How to use TfidfVectorizer sklearn in python

MlopsHow-ToBeginner · 4 min read

How to Use TfidfVectorizer in sklearn with Python

Use TfidfVectorizer from sklearn.feature_extraction.text to convert text documents into TF-IDF feature vectors. Initialize it, then call fit_transform() on your text data to get the TF-IDF matrix.

📐

Syntax

The basic syntax to use TfidfVectorizer is:

TfidfVectorizer(): Creates the vectorizer object with optional parameters.
fit_transform(texts): Learns vocabulary and idf from the texts, then transforms texts into TF-IDF features.
transform(new_texts): Transforms new texts using the learned vocabulary and idf.

python

from sklearn.feature_extraction.text import TfidfVectorizer

vectorizer = TfidfVectorizer()
tfidf_matrix = vectorizer.fit_transform(texts)
new_tfidf = vectorizer.transform(new_texts)

💻

Example

This example shows how to convert a list of text documents into a TF-IDF matrix and print the feature names and matrix values.

python

from sklearn.feature_extraction.text import TfidfVectorizer

texts = [
    "the cat sat on the mat",
    "the dog ate my homework",
    "cats and dogs are friends"
]

vectorizer = TfidfVectorizer()
tfidf_matrix = vectorizer.fit_transform(texts)

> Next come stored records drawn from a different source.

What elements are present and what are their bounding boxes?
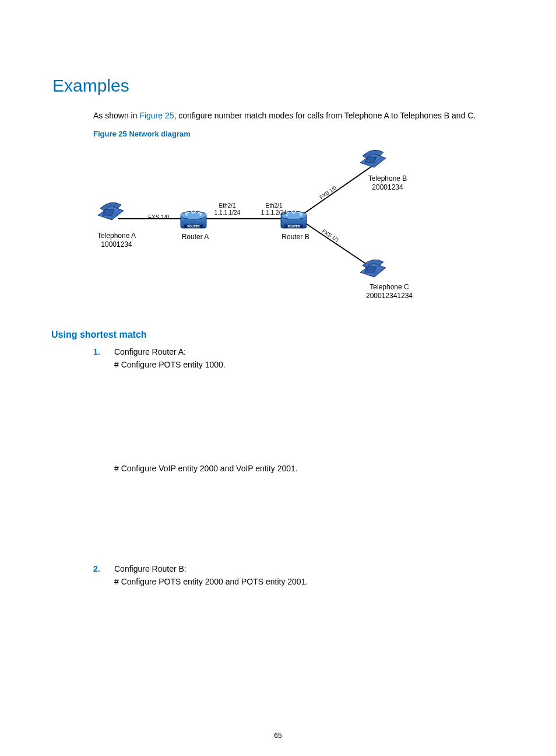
step-2-line-1: # Configure POTS entity 2000 and POTS en… bbox=[114, 577, 504, 586]
svg-rect-14 bbox=[365, 267, 376, 272]
subheading-shortest-match: Using shortest match bbox=[51, 330, 504, 340]
intro-text-before: As shown in bbox=[93, 111, 139, 120]
step-1-line-1: # Configure POTS entity 1000. bbox=[114, 360, 504, 369]
step-2: 2. Configure Router B: # Configure POTS … bbox=[93, 564, 504, 586]
eth-a-label: Eth2/11.1.1.1/24 bbox=[210, 202, 245, 216]
step-1-title: Configure Router A: bbox=[114, 347, 186, 356]
svg-point-6 bbox=[181, 211, 206, 219]
figure-caption: Figure 25 Network diagram bbox=[93, 130, 504, 138]
diagram-svg: ROUTER ROUTER bbox=[93, 144, 501, 313]
svg-rect-13 bbox=[365, 157, 376, 163]
intro-paragraph: As shown in Figure 25, configure number … bbox=[93, 110, 504, 123]
router-a-icon: ROUTER bbox=[181, 211, 206, 228]
telephone-a-icon bbox=[98, 202, 124, 220]
router-a-label: Router A bbox=[175, 233, 216, 242]
page-number: 65 bbox=[0, 732, 556, 740]
router-b-label: Router B bbox=[275, 233, 316, 242]
eth-b-label: Eth2/11.1.1.2/24 bbox=[256, 202, 291, 216]
svg-rect-4 bbox=[103, 209, 114, 215]
page-title: Examples bbox=[52, 76, 504, 96]
telephone-b-label: Telephone B20001234 bbox=[358, 174, 417, 192]
telephone-a-label: Telephone A10001234 bbox=[87, 232, 146, 249]
svg-text:ROUTER: ROUTER bbox=[187, 225, 200, 228]
svg-text:ROUTER: ROUTER bbox=[287, 225, 300, 228]
step-1-line-2: # Configure VoIP entity 2000 and VoIP en… bbox=[114, 464, 504, 473]
figure-link[interactable]: Figure 25 bbox=[139, 111, 174, 120]
telephone-b-icon bbox=[360, 150, 386, 167]
telephone-c-label: Telephone C200012341234 bbox=[354, 283, 424, 300]
fxs-1-0-label-a: FXS 1/0 bbox=[141, 214, 176, 221]
step-2-number: 2. bbox=[93, 564, 100, 573]
step-2-title: Configure Router B: bbox=[114, 564, 186, 573]
intro-text-after: , configure number match modes for calls… bbox=[174, 111, 476, 120]
step-1: 1. Configure Router A: # Configure POTS … bbox=[93, 347, 504, 558]
network-diagram: ROUTER ROUTER bbox=[93, 144, 504, 313]
step-1-number: 1. bbox=[93, 347, 100, 356]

print("Feature names:", vectorizer.get_feature_names_out())
print("TF-IDF matrix:\n", tfidf_matrix.toarray())

Output

Feature names: ['and' 'are' 'ate' 'cat' 'cats' 'dog' 'dogs' 'homework' 'mat' 'my' 'on' 'sat' 'the' 'friends'] TF-IDF matrix: [[0. 0. 0. 0.57973867 0. 0. 0. 0. 0.81480247 0. 0.57973867 0.57973867 0.41482111 0. ] [0. 0. 0.70710678 0. 0. 0.70710678 0. 0.70710678 0. 0.70710678 0. 0. 0.41482111 0. ] [0.57735027 0.57735027 0. 0. 0.57735027 0. 0.57735027 0. 0. 0. 0. 0. 0.41482111 0.57735027]]

⚠️

Common Pitfalls

Common mistakes when using TfidfVectorizer:

Not fitting the vectorizer before transforming new data causes errors.
Passing raw strings to transform() without fitting first.
Ignoring stop words which can add noise; use stop_words='english' to remove common words.
Not converting sparse matrix to array when printing or processing.

python

from sklearn.feature_extraction.text import TfidfVectorizer

texts = ["hello world", "machine learning"]
vectorizer = TfidfVectorizer()

# Wrong: transform before fit
# tfidf_matrix = vectorizer.transform(texts)  # This will raise an error

# Right way:
tfidf_matrix = vectorizer.fit_transform(texts)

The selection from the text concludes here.